Perkataan Gea membuat Afaska sedikit bingung.

"Aku juga suka sama kamu, Ska. Aku membohongi perasaanku waktu itu. Maafkan aku. Aku tahu rasanya pasti sakit saat kamu mendapat penolakan. Aku tahu itu. Ada alasan mengapa aku melakukan hal itu. Aku minta maaf."
Mendengar pengakuan Gea membuat hati Afaska menghangat. Ia tak menyangka jika perasaannya terbalas. Diraihnya tangan lembut Gea. Ditatapnya mata gadis itu. Tidak ada kebohongan di sana. Perasaannya benar-benar berlabuh. Ada dermaga yang menanti kebersamaan mereka.

"Kamu mau jadi pacarku, Ge?"

"Iya, aku mau."
Jawaban Gea mendapat sorakan tim Phoenix dari luar. Penyakit menguping mereka memang sudah tidak bisa dihilangkan. Begitu mendengar pengakuan Gea, hati mereka terasa lega. Komandannya mendapatkan kebahagiaan. Sungguh nuansa yang indah. Dalam sekejap, status komandan mereka sudah bukan single lagi. Mereka mendapat ibu komandan baru.

***

Berita pacaran antara Afaska dan Gea tersebar di seluruh sekolah. Informasi itu terdengar jelas di telinga Putri. Tidak bisa dibayangkan bagaimana perasaan gadis itu saat ini. Sejak dirinya pertama kali menginjakkan kaki di sekolah, dia sudah menyukai Afaska. Rasa malu untuk mengajaknya berkenalan yang membuat perempuan itu enggan untuk mencoba dekat. Saat ini dia hanya bisa menyesali perbuatannya.
Rasa sakit dihatinya bukan hanya karena Afaska yang sudah memiliki pacar. Gea pacar Afaska, Putri merasa dirinya dikhianati. Gea menusuk hatinya. Gadis itu tak percaya jika Gea berbuat demikian.

"Lo pasti mikir Gea nusuk lo dari belakang, kan?"
Dora datang menghampiri Putri yang sedang duduk sendiri di dalam kelas. Semua siswa tengah istirahat, dan ada yang sedang beribadah.

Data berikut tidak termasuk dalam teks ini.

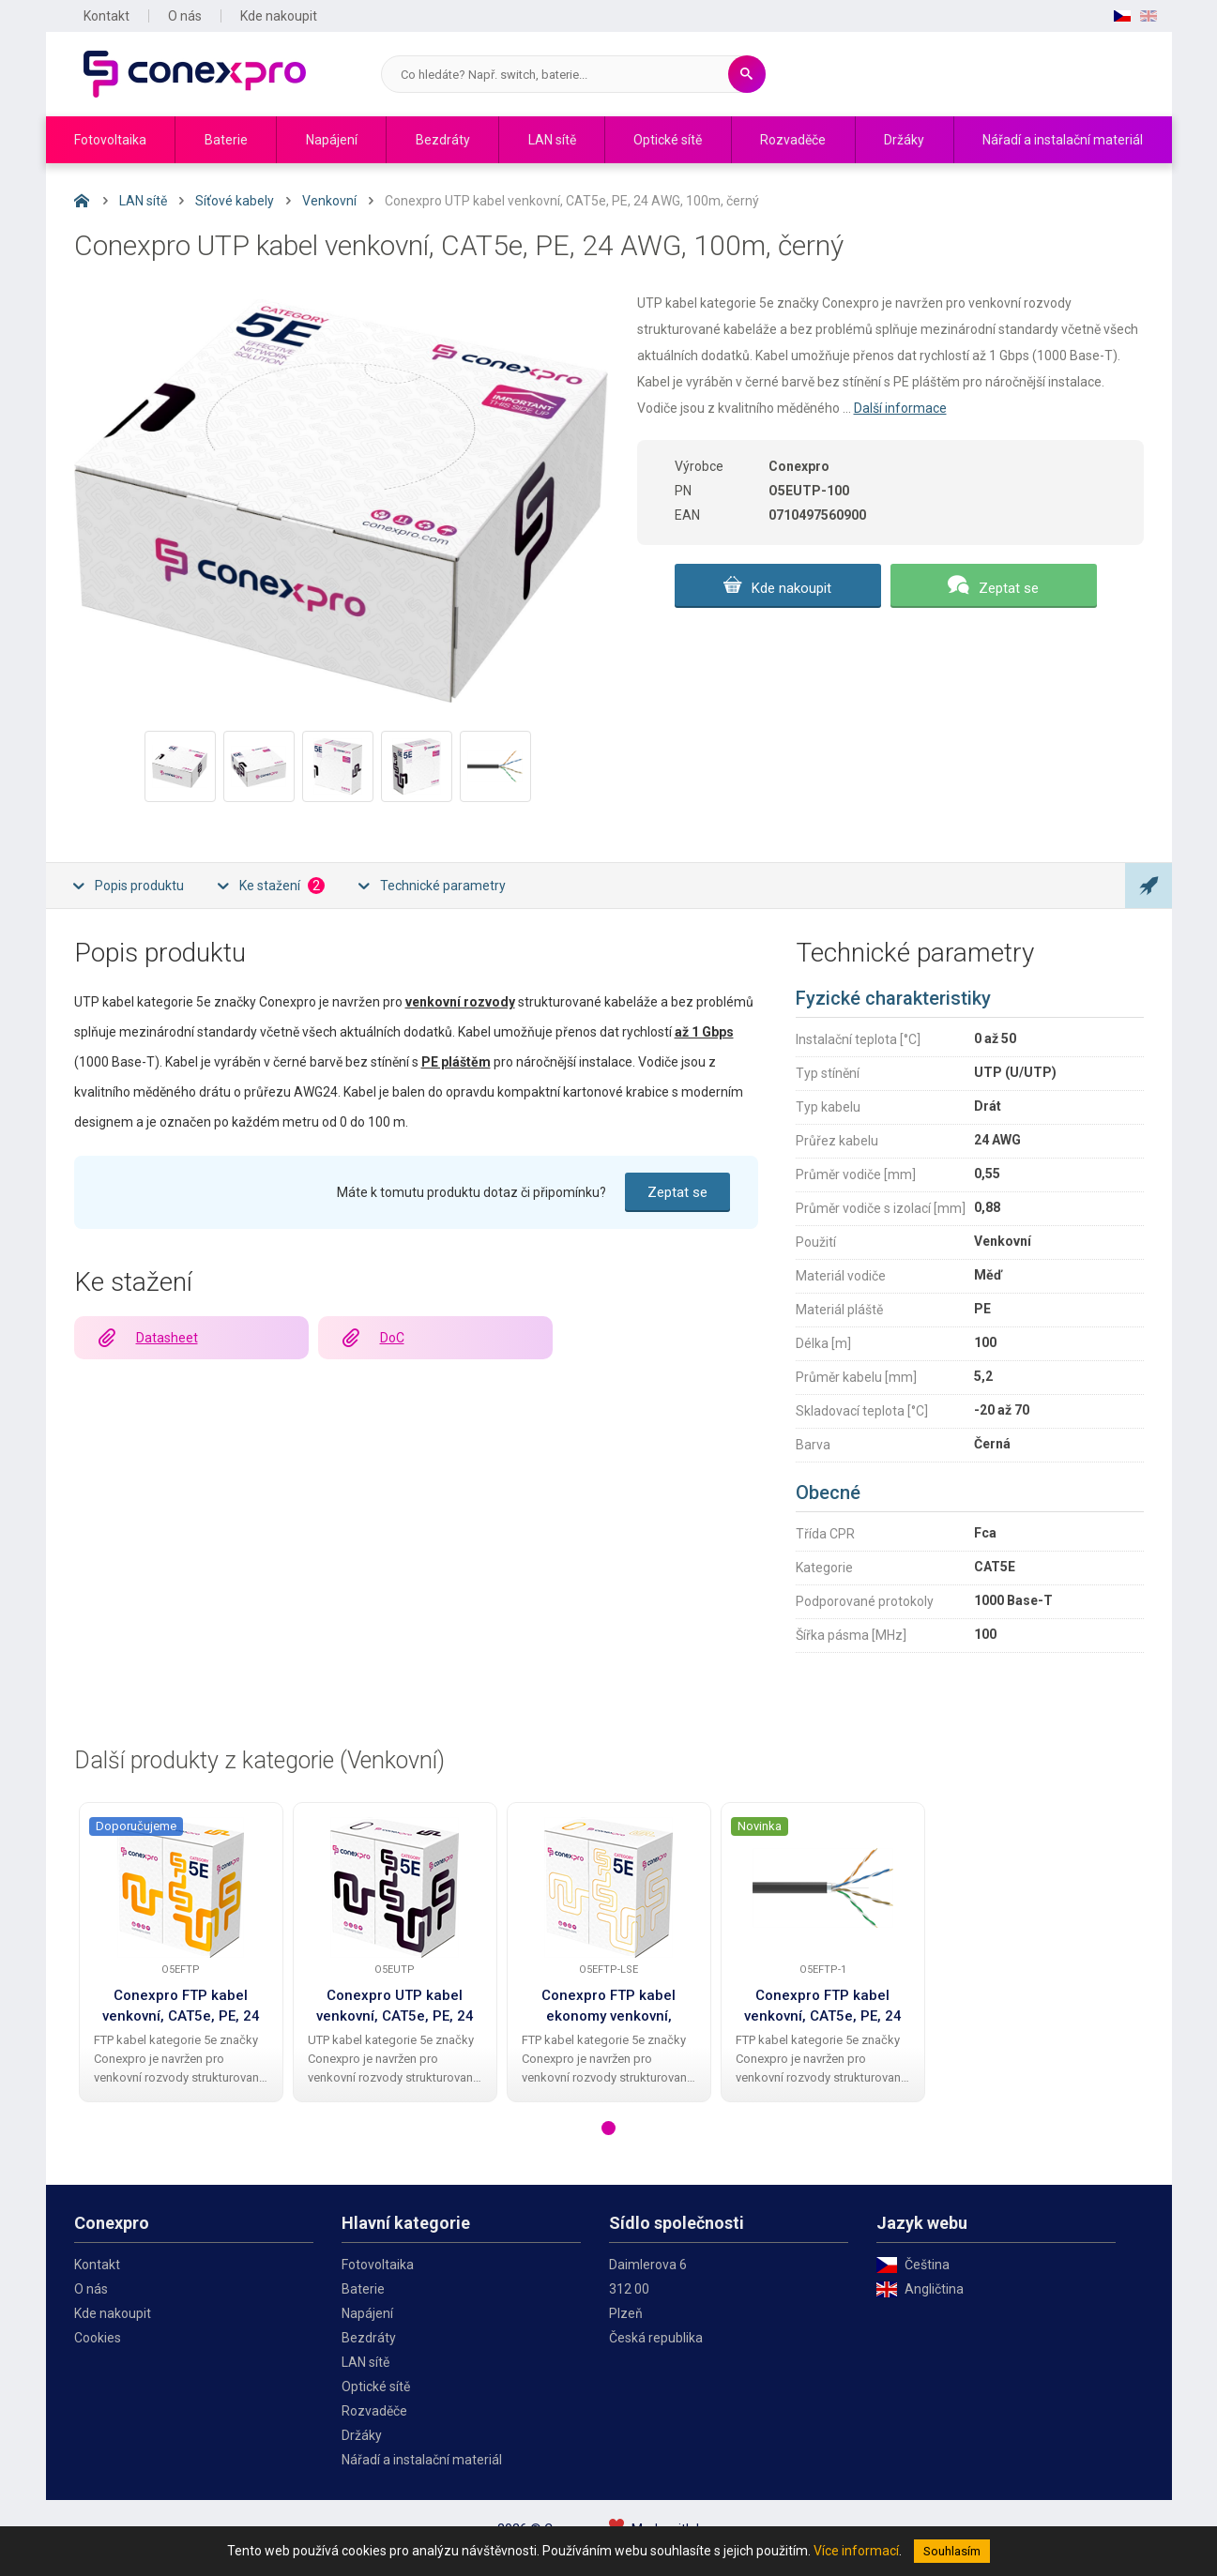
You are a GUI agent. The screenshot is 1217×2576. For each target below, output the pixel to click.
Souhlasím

"Gue mohon sama lo Put. Buka pikiran lo. Gea sama sekali nggak nusuk lo dari belakang. Kalian memang mencintai orang yang sama. Tapi Afaska memilih Gea, dan kamu nggak boleh egois."

"Maksud lo gue harus nerima ini semua? Nggak segampang itu Dor!"

"Iya gue tahu. Gue paham perasaan lo. Gue nggak akan maksa lo buat nerima keadaan dengan semudah itu. Tapi gue mohon lo kasih pengertian di posisi Gea."

"Gue akan nerima semua ini, kalau ada satu orang yang bisa ngeyakinin hati gue kalau cinta nggak pernah salah!"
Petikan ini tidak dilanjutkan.